** TASK **
Among the entries that follow, find the lines holding "About" and say how many there are, with no other words.

** Page segmentation data **
Content starts

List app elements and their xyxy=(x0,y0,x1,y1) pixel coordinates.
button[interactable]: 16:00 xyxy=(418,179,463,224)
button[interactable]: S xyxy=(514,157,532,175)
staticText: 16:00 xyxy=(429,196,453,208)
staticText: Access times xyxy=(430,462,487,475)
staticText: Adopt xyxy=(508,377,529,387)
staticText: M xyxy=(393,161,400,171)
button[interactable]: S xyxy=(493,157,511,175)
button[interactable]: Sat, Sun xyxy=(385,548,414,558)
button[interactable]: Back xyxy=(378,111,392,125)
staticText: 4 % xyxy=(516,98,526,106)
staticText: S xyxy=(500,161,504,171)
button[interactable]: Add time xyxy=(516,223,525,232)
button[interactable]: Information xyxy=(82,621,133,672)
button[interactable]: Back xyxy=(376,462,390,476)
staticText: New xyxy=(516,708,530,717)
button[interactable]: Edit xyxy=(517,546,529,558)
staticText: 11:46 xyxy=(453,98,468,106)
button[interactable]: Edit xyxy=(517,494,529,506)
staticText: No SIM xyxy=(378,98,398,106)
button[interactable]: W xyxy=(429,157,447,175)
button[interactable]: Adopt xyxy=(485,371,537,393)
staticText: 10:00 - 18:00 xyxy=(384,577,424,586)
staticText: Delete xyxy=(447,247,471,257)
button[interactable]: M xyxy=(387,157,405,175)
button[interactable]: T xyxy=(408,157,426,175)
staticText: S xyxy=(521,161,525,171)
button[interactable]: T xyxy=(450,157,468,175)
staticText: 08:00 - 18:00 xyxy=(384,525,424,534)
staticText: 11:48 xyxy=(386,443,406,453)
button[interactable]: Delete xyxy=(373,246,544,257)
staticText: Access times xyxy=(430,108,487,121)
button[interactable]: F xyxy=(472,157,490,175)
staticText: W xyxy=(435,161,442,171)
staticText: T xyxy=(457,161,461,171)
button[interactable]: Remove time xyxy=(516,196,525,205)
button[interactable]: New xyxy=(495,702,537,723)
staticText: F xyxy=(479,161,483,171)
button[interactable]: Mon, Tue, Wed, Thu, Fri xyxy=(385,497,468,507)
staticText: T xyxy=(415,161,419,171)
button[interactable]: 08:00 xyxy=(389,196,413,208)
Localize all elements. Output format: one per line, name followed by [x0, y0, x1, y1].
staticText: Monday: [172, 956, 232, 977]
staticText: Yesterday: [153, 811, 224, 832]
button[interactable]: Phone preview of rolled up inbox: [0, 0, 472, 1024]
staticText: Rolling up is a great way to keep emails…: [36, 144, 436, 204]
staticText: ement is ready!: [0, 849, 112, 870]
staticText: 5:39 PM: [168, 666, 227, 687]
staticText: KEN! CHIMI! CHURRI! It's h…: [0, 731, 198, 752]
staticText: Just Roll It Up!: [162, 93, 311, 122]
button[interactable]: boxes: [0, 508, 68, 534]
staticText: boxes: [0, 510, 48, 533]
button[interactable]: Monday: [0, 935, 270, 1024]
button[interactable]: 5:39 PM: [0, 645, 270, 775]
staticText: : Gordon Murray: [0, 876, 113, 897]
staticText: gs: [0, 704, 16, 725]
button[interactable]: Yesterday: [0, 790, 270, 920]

Content ends
Content starts

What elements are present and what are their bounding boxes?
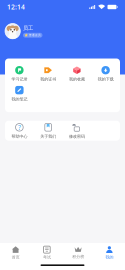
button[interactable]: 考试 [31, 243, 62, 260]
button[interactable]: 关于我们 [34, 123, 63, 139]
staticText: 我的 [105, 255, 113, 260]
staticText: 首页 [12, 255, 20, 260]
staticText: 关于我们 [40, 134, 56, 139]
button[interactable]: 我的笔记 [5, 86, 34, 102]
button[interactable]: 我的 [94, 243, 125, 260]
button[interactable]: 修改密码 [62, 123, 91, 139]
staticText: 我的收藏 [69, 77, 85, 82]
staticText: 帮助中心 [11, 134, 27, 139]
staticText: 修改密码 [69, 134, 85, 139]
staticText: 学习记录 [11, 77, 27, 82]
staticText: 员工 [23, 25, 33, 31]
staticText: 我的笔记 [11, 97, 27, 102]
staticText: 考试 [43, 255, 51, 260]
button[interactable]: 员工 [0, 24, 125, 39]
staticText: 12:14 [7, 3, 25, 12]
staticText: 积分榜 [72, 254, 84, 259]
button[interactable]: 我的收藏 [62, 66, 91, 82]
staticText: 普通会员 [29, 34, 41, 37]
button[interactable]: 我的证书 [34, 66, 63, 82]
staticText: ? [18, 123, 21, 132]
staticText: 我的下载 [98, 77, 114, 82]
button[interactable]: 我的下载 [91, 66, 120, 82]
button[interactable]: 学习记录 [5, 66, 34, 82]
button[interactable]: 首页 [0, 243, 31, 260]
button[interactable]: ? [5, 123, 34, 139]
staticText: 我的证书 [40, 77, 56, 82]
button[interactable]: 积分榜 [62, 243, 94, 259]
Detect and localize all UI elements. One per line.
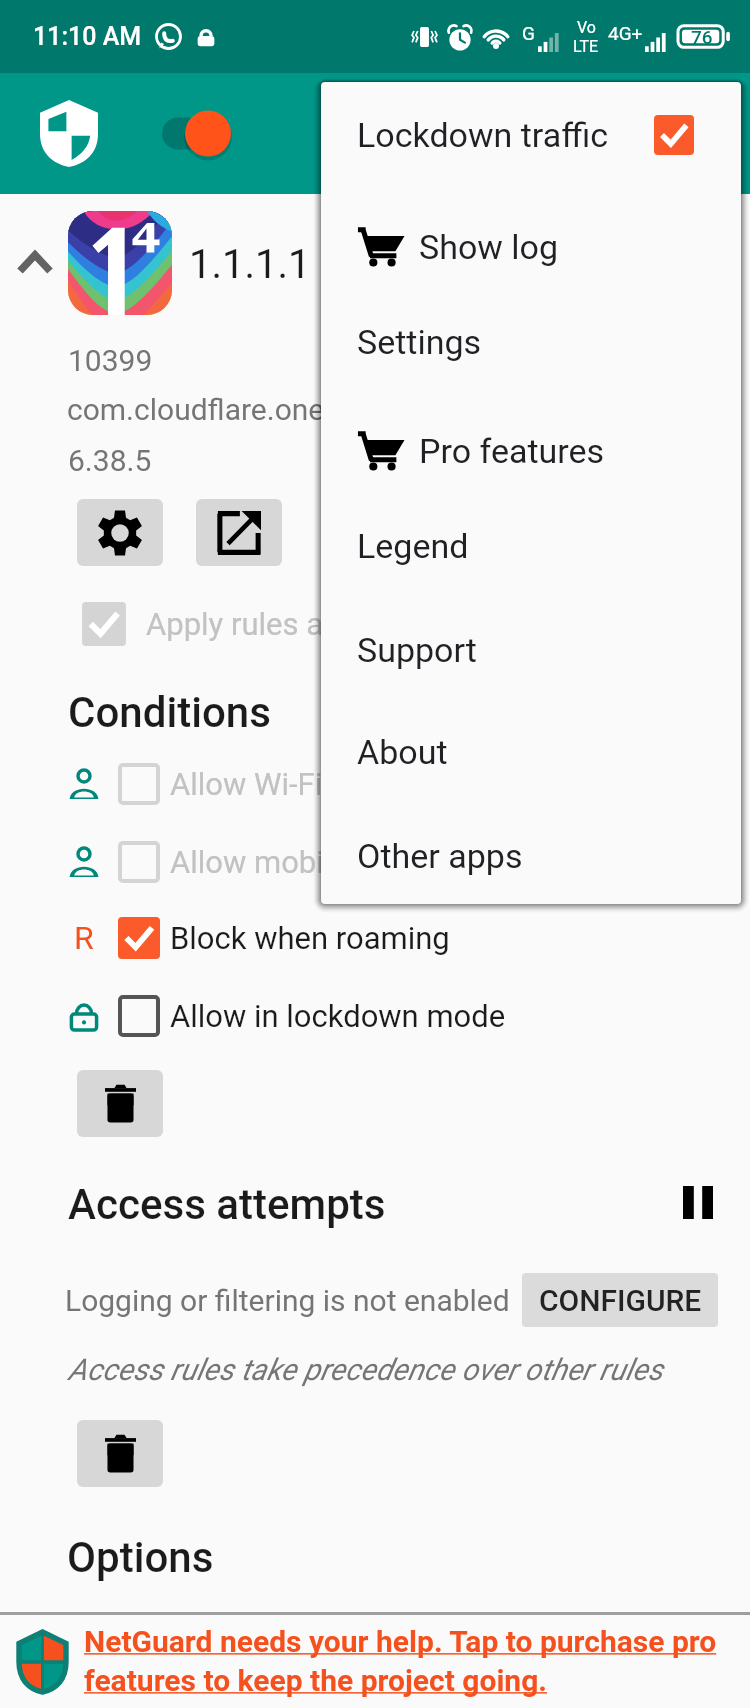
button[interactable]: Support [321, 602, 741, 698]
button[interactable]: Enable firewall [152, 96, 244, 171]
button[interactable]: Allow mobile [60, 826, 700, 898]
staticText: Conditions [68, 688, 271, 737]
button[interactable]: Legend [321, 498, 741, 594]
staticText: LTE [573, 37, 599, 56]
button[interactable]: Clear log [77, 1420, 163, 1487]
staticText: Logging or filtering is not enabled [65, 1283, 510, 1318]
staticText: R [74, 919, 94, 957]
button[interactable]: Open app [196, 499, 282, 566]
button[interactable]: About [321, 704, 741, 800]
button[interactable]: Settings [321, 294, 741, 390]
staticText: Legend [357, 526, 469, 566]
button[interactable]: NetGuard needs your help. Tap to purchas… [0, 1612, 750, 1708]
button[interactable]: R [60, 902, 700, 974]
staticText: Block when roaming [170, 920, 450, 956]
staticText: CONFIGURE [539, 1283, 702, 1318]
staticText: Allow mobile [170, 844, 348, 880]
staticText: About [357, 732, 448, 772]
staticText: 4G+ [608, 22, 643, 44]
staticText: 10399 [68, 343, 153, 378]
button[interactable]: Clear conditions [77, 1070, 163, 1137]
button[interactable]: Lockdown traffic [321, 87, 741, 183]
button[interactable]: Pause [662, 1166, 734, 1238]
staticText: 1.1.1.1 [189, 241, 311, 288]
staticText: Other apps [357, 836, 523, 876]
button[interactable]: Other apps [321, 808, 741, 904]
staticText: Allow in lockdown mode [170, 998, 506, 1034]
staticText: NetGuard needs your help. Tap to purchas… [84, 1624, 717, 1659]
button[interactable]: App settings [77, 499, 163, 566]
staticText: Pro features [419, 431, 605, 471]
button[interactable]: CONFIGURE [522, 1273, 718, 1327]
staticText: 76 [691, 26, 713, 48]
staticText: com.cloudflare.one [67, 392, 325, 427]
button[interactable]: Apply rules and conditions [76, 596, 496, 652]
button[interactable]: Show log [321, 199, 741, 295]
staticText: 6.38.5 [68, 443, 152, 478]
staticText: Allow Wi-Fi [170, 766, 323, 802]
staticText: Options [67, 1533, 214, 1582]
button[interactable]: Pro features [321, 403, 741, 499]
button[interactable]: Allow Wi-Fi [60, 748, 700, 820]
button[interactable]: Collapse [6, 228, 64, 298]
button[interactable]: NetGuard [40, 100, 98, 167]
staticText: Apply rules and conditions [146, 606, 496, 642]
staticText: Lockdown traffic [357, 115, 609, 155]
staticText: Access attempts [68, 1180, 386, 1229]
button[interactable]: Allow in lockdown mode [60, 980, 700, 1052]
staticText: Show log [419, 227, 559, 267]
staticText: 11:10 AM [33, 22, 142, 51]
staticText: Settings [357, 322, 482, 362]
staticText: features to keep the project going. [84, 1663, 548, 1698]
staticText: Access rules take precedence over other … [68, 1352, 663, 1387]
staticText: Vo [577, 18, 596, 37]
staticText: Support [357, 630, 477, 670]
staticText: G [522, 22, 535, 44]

Content ends

** WORKED SOLUTION **
2